W tym artykule chcemy zwrócić uwagę na bardzo ważną, niestety często przez nabywców szczeniąt niedocenianą, umowę kupna – sprzedaży. Jest ona, oprócz metryki, najważniejszym dokumentem, jaki od hodowcy otrzymuje nabywca psa rasowego. Przeważnie posiada on przygotowaną przez siebie lub standardową umowę, którą proponuje wszystkim potencjalnym nabywcom szczeniąt. Powinna ona zabezpieczać prawa obydwu stron umowy i zazwyczaj nie ma w niej sformułowań, które by były nie do przyjęcia dla kupującego, choć niektórym osobom pewne zapisy mogą wydawać się kontrowersyjne. Warto wiedzieć, że nabywca nie musi się na nie godzić, zwłaszcza, jeśli są dla niego niezrozumiałe, bo podpisanej umowy, jednostronnie zmienić się nie da. Dlatego tak ważne jest bardzo wnikliwe zapoznanie się z jej treścią oraz doprecyzowanie wszystkich niejasności przed jej podpisaniem i zadatkowaniem szczeniaka. Później każda zmiana wymaga pisemnej zgody obydwu stron i tłumaczenie, że kupujący jej nie przeczytał, bo nie miał okularów lub się spieszył, świadczy o jego niefrasobliwości i nie upoważnia go do jej podważenia.

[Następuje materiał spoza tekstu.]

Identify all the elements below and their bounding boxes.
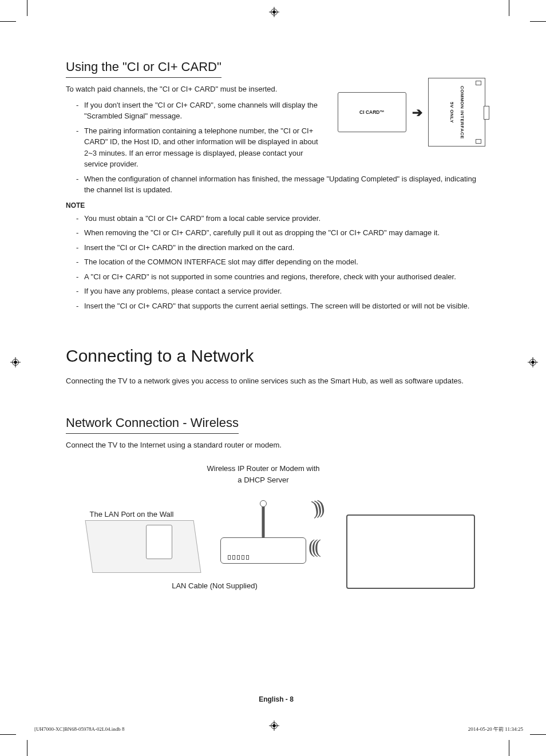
list-item: When removing the "CI or CI+ CARD", care… [76, 227, 486, 239]
arrow-right-icon: ➔ [412, 103, 422, 122]
list-item: You must obtain a "CI or CI+ CARD" from … [76, 213, 486, 224]
registration-mark-icon [528, 357, 538, 367]
registration-mark-icon [10, 357, 21, 367]
wall-plate-icon [146, 525, 172, 559]
wall-port-icon [85, 520, 201, 573]
section-heading-network: Connecting to a Network [66, 343, 486, 369]
tv-icon [346, 514, 475, 589]
section-heading-wireless: Network Connection - Wireless [66, 413, 239, 434]
page-number: English - 8 [259, 694, 294, 704]
wireless-figure: Wireless IP Router or Modem with a DHCP … [66, 457, 486, 583]
ci-bullets-cont: When the configuration of channel inform… [66, 173, 486, 196]
list-item: When the configuration of channel inform… [76, 173, 486, 196]
ci-intro: To watch paid channels, the "CI or CI+ C… [66, 84, 327, 95]
wifi-wave-out-icon: ))) [310, 492, 324, 523]
list-item: Insert the "CI or CI+ CARD" that support… [76, 300, 486, 312]
router-label-1: Wireless IP Router or Modem with [207, 464, 320, 473]
lan-cable-label: LAN Cable (Not Supplied) [157, 580, 272, 592]
ci-bullets: If you don't insert the "CI or CI+ CARD"… [66, 100, 327, 170]
print-timestamp: 2014-05-20 午前 11:34:25 [468, 726, 523, 734]
ci-card-icon: CI CARD™ [338, 92, 406, 132]
slot-ci-label: COMMON INTERFACE [458, 86, 465, 139]
router-label-2: a DHCP Server [238, 476, 288, 484]
list-item: Insert the "CI or CI+ CARD" in the direc… [76, 242, 486, 254]
network-intro: Connecting the TV to a network gives you… [66, 375, 486, 387]
ci-card-figure: CI CARD™ ➔ 5V ONLY COMMON INTERFACE [338, 78, 486, 147]
note-heading: NOTE [66, 200, 486, 211]
list-item: A "CI or CI+ CARD" is not supported in s… [76, 271, 486, 283]
router-icon [220, 537, 306, 564]
list-item: The pairing information containing a tel… [76, 125, 327, 170]
print-file-name: [UH7000-XC]BN68-05978A-02L04.indb 8 [34, 726, 125, 734]
ci-slot-icon: 5V ONLY COMMON INTERFACE [428, 78, 485, 147]
slot-5v-label: 5V ONLY [448, 102, 455, 123]
wifi-wave-in-icon: ))) [312, 532, 321, 561]
print-footer: [UH7000-XC]BN68-05978A-02L04.indb 8 2014… [34, 726, 523, 734]
list-item: If you don't insert the "CI or CI+ CARD"… [76, 100, 327, 122]
list-item: If you have any problems, please contact… [76, 286, 486, 297]
wireless-intro: Connect the TV to the Internet using a s… [66, 440, 486, 451]
section-heading-ci-card: Using the "CI or CI+ CARD" [66, 57, 221, 78]
ci-card-label: CI CARD™ [359, 109, 385, 116]
wall-port-label: The LAN Port on the Wall [83, 509, 180, 520]
registration-mark-icon [269, 7, 279, 17]
note-list: You must obtain a "CI or CI+ CARD" from … [66, 213, 486, 312]
list-item: The location of the COMMON INTERFACE slo… [76, 256, 486, 268]
page-footer: English - 8 [66, 694, 486, 704]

Po zapoznaniu się z informacjami na temat specyfiki rasy, podstaw wychowania psa oraz podjęciu decyzji o zakupie szczeniaka, pozostaje sfinalizowanie transakcji. Przy rezerwacji pieska kupujący wpłaca określoną kwotę, tzw. zadatek, jest to z reguły 50% umówionej ceny. Hodowca powinien na tę kwotę wystawić pokwitowanie, w którym muszą się znaleźć: dane hodowcy, kupującego i zarezerwowanego pieska (rasa, płeć, rodzice), cena zakupu i data jego odbioru. Zadatek przepada, jeśli osoba, która szczenię zarezerwowała, zrezygnuje z jego zakupu. Natomiast jeśli transakcja nie dojdzie do skutku z winy hodowcy, bo np. już po przyjęciu zadatku sprzedał szczenię komuś innemu, niedoszły nabywca ma prawo żądać dwukrotności wpłaconej kwoty. Dokument, który potwierdza wpłatę zadatku może mieć formę umowy wstępnej, choć nie jest to konieczne.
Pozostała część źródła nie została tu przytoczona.